**Task goal:** Once you find the line with "ഐ.എസ്.ആർ.ഒയുടെ രണ്ട്" in the data that follows, repeat it and every line after it exactly, through the line with "நட்பியல் - சுரேஷ் தர்மா!!!".

**Stored data entries:**
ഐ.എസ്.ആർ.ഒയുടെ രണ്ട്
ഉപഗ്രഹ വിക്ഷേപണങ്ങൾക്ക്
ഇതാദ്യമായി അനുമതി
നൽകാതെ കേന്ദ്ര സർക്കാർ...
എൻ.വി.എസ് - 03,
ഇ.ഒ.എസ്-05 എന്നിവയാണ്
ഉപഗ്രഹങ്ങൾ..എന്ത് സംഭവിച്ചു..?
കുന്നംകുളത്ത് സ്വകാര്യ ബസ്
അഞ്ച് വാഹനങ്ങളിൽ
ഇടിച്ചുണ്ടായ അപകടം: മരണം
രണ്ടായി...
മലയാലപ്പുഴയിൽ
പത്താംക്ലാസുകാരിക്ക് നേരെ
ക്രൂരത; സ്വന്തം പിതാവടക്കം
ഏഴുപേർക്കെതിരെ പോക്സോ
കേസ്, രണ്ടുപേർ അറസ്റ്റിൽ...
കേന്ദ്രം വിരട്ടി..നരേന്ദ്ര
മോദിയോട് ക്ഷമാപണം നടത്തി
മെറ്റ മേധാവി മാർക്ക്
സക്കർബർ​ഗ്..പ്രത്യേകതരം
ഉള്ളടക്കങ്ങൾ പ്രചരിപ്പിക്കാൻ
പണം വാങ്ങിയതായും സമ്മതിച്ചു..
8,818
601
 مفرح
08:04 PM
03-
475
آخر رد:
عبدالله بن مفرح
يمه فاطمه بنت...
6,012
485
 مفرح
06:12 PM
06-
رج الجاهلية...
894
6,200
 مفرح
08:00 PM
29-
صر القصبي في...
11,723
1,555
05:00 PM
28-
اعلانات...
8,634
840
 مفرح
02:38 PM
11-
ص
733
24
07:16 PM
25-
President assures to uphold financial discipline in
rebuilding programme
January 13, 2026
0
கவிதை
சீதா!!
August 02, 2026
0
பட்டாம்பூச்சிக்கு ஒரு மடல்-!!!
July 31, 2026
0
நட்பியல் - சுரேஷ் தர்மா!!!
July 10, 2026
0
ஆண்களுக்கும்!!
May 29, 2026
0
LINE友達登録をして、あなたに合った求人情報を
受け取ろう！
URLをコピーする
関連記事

---

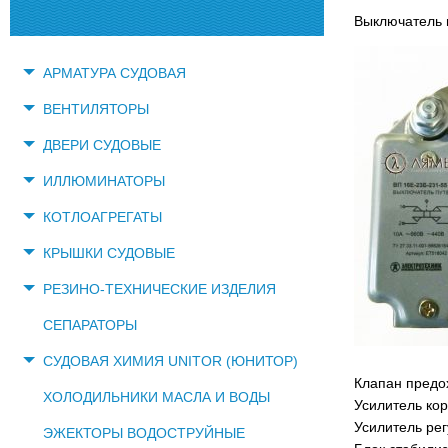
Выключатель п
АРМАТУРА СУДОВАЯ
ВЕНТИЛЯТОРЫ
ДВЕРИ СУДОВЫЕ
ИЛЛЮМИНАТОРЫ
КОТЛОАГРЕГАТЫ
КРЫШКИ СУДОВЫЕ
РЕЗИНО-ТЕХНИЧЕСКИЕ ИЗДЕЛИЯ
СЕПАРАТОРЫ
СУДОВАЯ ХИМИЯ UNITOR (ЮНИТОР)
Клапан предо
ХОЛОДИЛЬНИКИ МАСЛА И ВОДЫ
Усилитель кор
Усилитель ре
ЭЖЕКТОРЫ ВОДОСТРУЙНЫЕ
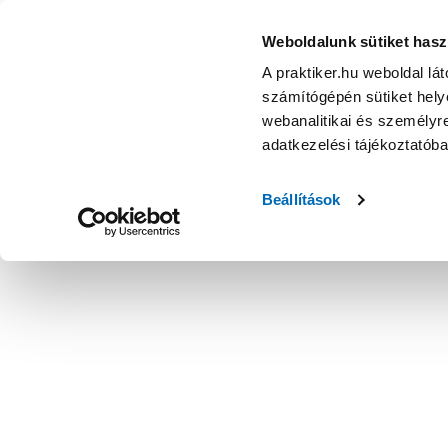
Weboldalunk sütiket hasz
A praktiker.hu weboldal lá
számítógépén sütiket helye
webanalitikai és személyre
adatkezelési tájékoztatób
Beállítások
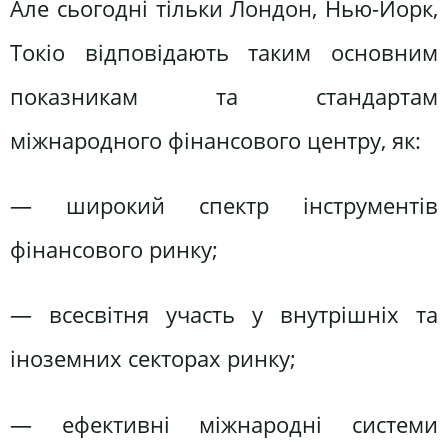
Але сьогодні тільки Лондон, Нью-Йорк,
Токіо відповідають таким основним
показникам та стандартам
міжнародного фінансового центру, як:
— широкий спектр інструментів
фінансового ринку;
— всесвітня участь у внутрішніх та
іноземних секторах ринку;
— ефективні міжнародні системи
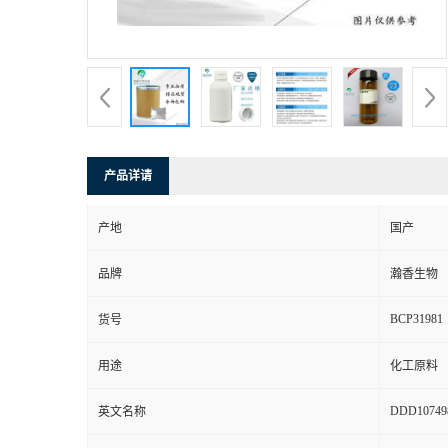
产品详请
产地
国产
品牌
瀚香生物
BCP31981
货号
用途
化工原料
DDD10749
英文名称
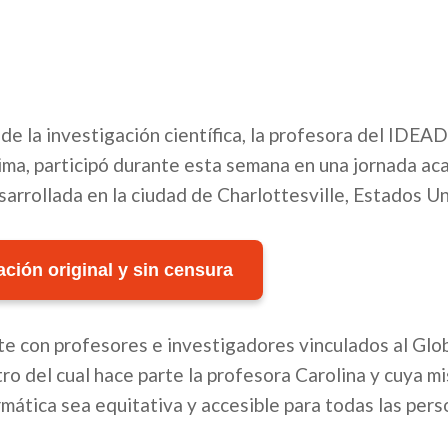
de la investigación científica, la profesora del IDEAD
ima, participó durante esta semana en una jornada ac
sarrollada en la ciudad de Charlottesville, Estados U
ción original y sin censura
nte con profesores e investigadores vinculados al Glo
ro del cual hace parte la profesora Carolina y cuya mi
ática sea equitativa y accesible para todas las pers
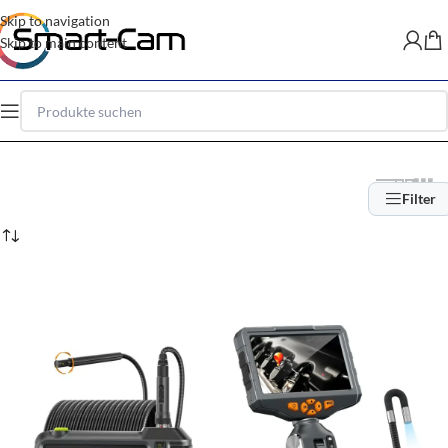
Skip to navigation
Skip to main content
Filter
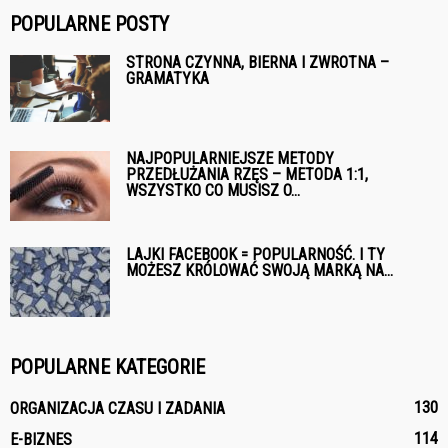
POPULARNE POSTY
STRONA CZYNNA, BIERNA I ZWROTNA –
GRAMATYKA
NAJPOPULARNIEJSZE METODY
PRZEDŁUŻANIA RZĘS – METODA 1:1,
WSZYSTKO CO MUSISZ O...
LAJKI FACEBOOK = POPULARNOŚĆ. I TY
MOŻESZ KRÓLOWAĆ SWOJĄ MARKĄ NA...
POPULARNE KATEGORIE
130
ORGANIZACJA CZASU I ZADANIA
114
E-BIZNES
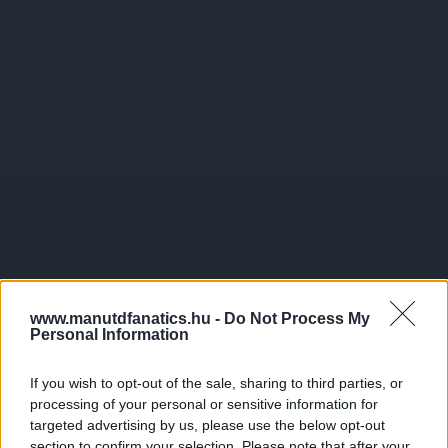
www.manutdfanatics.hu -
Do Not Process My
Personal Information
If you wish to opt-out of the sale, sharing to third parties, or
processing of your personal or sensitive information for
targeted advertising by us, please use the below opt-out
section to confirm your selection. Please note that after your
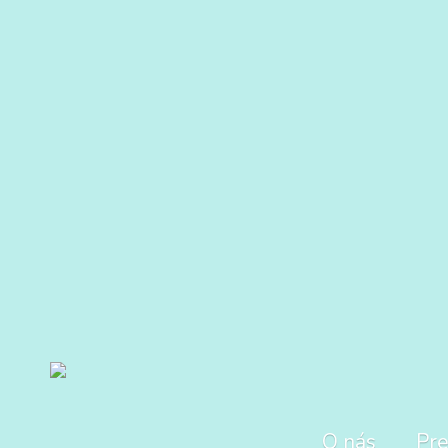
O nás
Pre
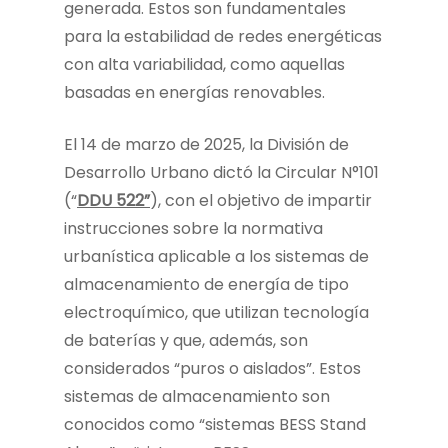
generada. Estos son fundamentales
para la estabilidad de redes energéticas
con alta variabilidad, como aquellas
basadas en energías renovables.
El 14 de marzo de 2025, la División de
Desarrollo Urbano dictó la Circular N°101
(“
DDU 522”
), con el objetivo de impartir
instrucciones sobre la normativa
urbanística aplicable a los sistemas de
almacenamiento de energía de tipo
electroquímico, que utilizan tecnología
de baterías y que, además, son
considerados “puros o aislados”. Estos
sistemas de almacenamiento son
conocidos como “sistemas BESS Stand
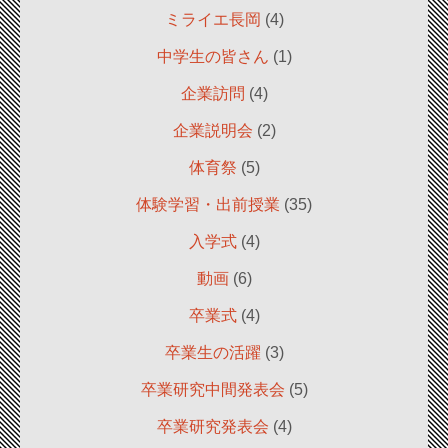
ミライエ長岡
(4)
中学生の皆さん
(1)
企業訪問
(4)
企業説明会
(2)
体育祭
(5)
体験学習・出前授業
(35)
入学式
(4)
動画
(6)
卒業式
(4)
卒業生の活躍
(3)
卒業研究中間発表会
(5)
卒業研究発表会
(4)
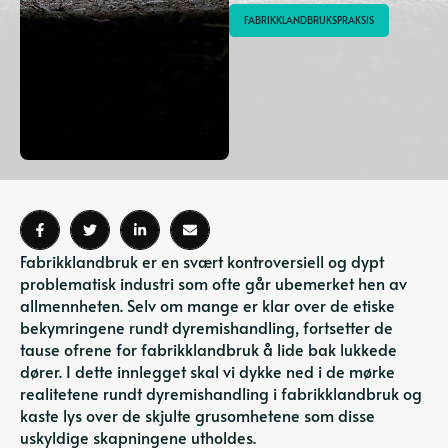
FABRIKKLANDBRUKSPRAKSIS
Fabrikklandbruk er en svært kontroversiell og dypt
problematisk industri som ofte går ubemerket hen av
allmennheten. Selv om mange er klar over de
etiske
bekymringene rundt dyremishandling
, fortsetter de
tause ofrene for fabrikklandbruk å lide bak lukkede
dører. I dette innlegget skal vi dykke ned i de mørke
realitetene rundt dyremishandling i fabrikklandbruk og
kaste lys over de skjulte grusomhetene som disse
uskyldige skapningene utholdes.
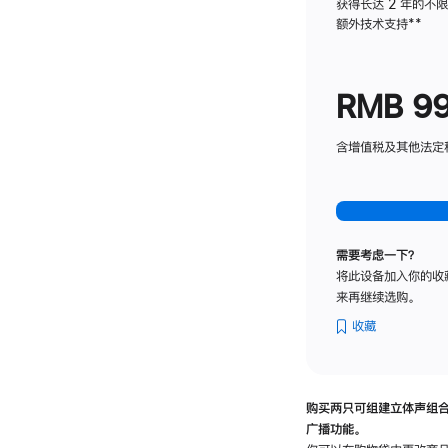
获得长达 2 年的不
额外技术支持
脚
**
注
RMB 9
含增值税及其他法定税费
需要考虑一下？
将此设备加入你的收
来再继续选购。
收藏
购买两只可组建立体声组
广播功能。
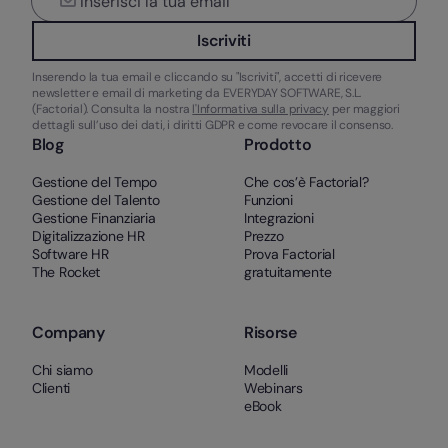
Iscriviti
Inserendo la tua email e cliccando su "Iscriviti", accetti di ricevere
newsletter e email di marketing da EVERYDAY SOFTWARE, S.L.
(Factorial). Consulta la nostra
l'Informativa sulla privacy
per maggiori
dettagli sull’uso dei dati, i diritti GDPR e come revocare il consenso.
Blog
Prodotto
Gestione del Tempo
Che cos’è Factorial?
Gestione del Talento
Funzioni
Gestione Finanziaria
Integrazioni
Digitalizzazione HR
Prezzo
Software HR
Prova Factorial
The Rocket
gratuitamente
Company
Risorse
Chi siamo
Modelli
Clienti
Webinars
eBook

**Answer space:**
ഐ.എസ്.ആർ.ഒയുടെ രണ്ട്
ഉപഗ്രഹ വിക്ഷേപണങ്ങൾക്ക്
ഇതാദ്യമായി അനുമതി
നൽകാതെ കേന്ദ്ര സർക്കാർ...
എൻ.വി.എസ് - 03,
ഇ.ഒ.എസ്-05 എന്നിവയാണ്
ഉപഗ്രഹങ്ങൾ..എന്ത് സംഭവിച്ചു..?
കുന്നംകുളത്ത് സ്വകാര്യ ബസ്
അഞ്ച് വാഹനങ്ങളിൽ
ഇടിച്ചുണ്ടായ അപകടം: മരണം
രണ്ടായി...
മലയാലപ്പുഴയിൽ
പത്താംക്ലാസുകാരിക്ക് നേരെ
ക്രൂരത; സ്വന്തം പിതാവടക്കം
ഏഴുപേർക്കെതിരെ പോക്സോ
കേസ്, രണ്ടുപേർ അറസ്റ്റിൽ...
കേന്ദ്രം വിരട്ടി..നരേന്ദ്ര
മോദിയോട് ക്ഷമാപണം നടത്തി
മെറ്റ മേധാവി മാർക്ക്
സക്കർബർ​ഗ്..പ്രത്യേകതരം
ഉള്ളടക്കങ്ങൾ പ്രചരിപ്പിക്കാൻ
പണം വാങ്ങിയതായും സമ്മതിച്ചു..
8,818
601
 مفرح
08:04 PM
03-
475
آخر رد:
عبدالله بن مفرح
يمه فاطمه بنت...
6,012
485
 مفرح
06:12 PM
06-
رج الجاهلية...
894
6,200
 مفرح
08:00 PM
29-
صر القصبي في...
11,723
1,555
05:00 PM
28-
اعلانات...
8,634
840
 مفرح
02:38 PM
11-
ص
733
24
07:16 PM
25-
President assures to uphold financial discipline in
rebuilding programme
January 13, 2026
0
கவிதை
சீதா!!
August 02, 2026
0
பட்டாம்பூச்சிக்கு ஒரு மடல்-!!!
July 31, 2026
0
நட்பியல் - சுரேஷ் தர்மா!!!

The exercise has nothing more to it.